IN THE HIGH COURT OF DELHI AT NEW DELHI
MAT APP No. 98/2010
Judgment delivered on: 19.11.2010
Smt. Nitu Aggarwal ….. Appellant
Through: Mr.Rajiv Shukla, Adv.
Sh.Gireesh Gupta ….. Respondent
Through: Mr.Gyan Prakash, Adv.
CORAM: HON’BLE MR. JUSTICE KAILASH GAMBHIR,
1. By this appeal filed under Section 28 of the Hindu Marriage Act, 1955 the appellant seeks to challenge MAT APP No. 98/2010 Page 1 of 11 the judgment and decree dated 27.4.2010, passed by the learned Additional District Judge, Delhi, whereby a decree of judicial separation was passed.
2. Brief facts of the case relevant for deciding the present appeal are that the parties got married on 5.11.03 at Noida according to Hindu rites and ceremonies and a female child was born out of wedlock on 14.9.04. The matrimonial relations between the parties were stained right from the very beginning of their married life and distressed by the behaviour of the appellant, the respondent filed a petition under section 10 of the Hindu Marriage Act, 1955 for a decree of judicial separation on the ground of cruelty which vide judgment dated 27.4.10 was granted. Feeling aggrieved with the same, the appellant has filed the present appeal.
3. Mr. Rajiv Shukla, counsel for the appellant submits that the learned trial court has wrongly assumed that the appellant had consumed some poisonous substance with a view to commit suicide. The contention of the counsel for the appellant is that the respondent used to compel and force the appellant to consume certain medicines under the pretext that the same were good for her health and for the child in the womb.
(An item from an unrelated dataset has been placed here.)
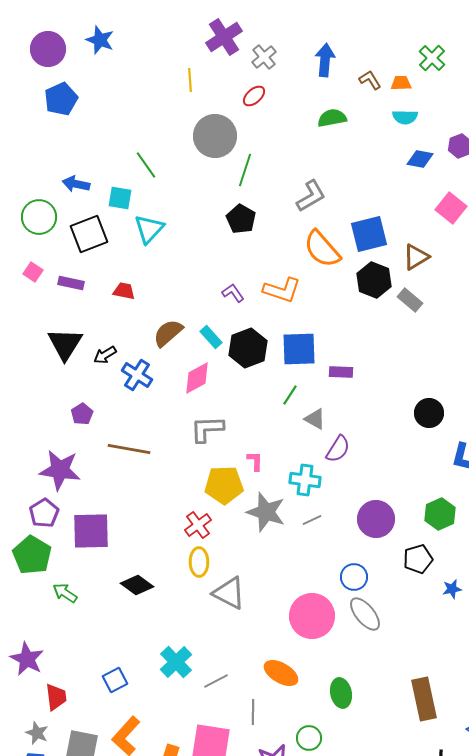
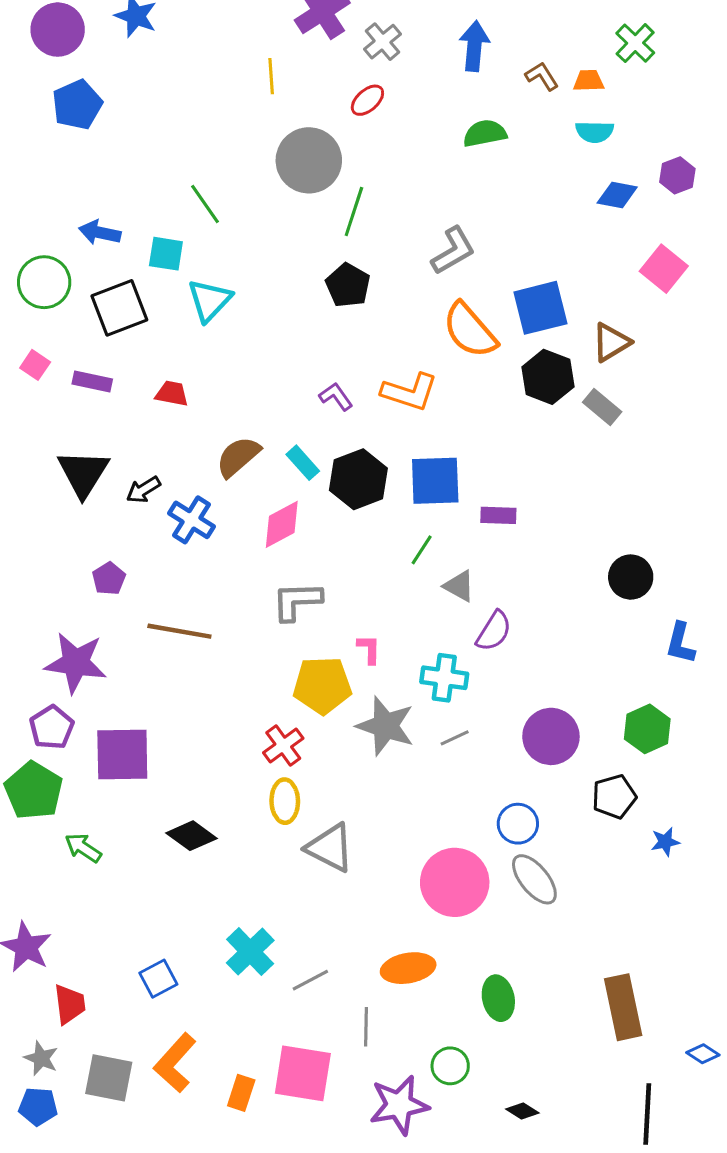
orange ellipse: (281, 673) -> (408, 968), turned -40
Counsel further submits that the respondent also failed to prove on record that an attempt of suicide by the appellant was made with a view to coerce the respondent to accede to any of her demands and in the absence of any such assertion on the part of the respondent, no logic or rationale behind the alleged attempt of suicide by the appellant could be established by the respondent. Explaining the contradiction on the part of the appellant in the FIR lodged by her under Section 498A/406/34 IPC, counsel submits that even if the appellant in the said FIR took a stand that the respondent had given her something to drink, the same will not make any difference vis-a-vis her stand in the matrimonial proceedings where she had stated that the respondent used to administer some medicines. Counsel thus submits that there was a minor variation in the stand of the appellant which would not amount to any kind of self contradiction on her part. Counsel thus states that there is clear infirmity and perversity in the findings of the learned trial court on this aspect and the same should be set aside.
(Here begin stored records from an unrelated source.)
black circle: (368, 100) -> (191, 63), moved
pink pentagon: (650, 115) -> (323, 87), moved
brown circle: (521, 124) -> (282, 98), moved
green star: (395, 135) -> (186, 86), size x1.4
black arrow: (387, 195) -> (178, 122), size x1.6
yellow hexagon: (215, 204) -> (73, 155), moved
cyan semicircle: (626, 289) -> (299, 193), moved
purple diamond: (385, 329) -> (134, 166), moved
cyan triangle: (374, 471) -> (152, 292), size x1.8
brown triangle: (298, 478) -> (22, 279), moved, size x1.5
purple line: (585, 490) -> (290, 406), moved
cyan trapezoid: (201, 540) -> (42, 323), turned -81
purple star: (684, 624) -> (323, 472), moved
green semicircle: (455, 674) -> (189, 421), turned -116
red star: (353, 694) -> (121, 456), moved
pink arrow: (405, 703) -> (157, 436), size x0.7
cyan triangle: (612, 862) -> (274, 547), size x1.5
4. Assailing the impugned judgment on another ground, counsel submits that the learned trial court has wrongly observed that the implication of the relatives of the respondent is in itself an act of cruelty against the respondent. The contention of the counsel for the appellant is that the mere fact that the said relatives were not charge sheeted by the police would not show that the allegations leveled by the appellant against the relatives of the respondent were false. The contention of the counsel is that at the stage of framing of charges, it would be for the concerned Criminal Court to see whether based on the allegations leveled by the appellant in her criminal complaint such relatives are required to be proceeded against or not.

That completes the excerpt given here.